◆ PROBLEM DESCRIPTION
Among the records below, which lines contain the string "энергетический"? Report them.
PROVIDED ENTRIES START
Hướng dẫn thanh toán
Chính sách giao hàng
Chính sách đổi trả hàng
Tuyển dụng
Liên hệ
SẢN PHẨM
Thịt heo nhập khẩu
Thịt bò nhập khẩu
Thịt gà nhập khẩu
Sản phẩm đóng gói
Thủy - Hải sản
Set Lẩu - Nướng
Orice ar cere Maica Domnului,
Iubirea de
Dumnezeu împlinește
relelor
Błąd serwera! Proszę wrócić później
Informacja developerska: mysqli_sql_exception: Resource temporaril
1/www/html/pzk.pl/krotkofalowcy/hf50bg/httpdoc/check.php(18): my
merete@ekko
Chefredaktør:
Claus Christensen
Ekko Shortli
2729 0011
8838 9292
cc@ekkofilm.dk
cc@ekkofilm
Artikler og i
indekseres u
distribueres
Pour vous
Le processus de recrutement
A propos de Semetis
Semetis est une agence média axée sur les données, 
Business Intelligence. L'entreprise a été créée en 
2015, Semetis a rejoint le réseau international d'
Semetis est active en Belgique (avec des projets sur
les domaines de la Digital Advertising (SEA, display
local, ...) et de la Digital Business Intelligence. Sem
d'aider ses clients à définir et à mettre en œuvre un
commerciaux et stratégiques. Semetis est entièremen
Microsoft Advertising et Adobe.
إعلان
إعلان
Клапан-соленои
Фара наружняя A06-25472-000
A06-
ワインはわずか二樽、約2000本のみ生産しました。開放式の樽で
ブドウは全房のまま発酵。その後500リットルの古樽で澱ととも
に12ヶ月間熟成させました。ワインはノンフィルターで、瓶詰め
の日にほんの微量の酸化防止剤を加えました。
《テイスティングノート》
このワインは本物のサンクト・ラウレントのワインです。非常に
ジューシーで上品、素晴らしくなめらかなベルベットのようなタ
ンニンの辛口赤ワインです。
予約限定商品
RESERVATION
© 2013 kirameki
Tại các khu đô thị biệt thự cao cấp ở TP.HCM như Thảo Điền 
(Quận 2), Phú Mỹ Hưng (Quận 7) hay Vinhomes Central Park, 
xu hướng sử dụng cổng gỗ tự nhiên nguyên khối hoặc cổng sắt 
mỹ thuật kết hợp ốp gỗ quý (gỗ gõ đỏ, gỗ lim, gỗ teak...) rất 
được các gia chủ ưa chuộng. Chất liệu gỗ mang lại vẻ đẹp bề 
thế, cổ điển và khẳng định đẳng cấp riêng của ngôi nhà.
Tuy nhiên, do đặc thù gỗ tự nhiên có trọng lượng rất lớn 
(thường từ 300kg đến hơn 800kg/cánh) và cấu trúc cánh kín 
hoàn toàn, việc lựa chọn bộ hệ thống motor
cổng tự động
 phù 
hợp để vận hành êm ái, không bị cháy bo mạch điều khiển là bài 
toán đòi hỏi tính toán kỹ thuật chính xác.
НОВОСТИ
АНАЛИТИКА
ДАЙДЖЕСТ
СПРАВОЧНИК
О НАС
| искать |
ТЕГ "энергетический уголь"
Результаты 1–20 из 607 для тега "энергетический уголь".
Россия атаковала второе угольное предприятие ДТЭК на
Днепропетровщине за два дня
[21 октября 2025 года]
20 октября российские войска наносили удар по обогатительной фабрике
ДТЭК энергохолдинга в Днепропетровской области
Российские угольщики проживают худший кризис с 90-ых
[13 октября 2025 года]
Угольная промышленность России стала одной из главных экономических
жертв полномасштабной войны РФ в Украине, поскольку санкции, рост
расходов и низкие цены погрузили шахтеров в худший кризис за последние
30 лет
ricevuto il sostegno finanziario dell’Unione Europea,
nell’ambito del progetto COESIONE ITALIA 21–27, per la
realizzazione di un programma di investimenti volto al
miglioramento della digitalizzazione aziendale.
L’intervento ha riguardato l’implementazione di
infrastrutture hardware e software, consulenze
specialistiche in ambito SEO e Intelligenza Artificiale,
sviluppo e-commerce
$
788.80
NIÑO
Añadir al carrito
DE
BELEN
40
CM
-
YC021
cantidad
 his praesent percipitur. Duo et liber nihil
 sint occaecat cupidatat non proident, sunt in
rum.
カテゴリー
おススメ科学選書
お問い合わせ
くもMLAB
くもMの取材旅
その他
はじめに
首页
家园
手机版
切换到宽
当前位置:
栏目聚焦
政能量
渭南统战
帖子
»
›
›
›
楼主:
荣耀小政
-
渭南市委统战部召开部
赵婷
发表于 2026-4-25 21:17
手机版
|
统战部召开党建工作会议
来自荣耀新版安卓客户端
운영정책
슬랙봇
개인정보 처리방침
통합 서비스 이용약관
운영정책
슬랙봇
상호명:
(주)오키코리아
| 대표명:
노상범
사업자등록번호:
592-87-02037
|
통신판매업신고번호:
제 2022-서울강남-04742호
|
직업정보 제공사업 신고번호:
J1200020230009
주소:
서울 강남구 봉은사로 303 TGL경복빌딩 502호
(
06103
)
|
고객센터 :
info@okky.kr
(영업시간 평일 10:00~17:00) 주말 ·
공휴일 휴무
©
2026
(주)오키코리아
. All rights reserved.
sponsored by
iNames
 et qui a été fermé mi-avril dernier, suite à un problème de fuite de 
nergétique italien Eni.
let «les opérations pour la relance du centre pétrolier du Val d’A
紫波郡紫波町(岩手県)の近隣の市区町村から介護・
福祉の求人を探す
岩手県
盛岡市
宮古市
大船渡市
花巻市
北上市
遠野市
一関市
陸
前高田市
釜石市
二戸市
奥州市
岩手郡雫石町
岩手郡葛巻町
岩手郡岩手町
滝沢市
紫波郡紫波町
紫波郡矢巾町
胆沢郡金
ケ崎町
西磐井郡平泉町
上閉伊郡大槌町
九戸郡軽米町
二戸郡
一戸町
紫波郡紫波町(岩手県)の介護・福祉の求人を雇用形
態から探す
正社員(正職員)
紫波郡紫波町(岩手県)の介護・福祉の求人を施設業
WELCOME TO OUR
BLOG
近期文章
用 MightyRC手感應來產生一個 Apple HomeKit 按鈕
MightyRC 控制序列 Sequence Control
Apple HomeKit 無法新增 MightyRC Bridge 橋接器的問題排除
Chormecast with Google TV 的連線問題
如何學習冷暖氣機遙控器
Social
PROVIDED ENTRIES END
◆ SOLUTION FOR THIS EXERCISE
ТЕГ "энергетический уголь"
Результаты 1–20 из 607 для тега "энергетический уголь".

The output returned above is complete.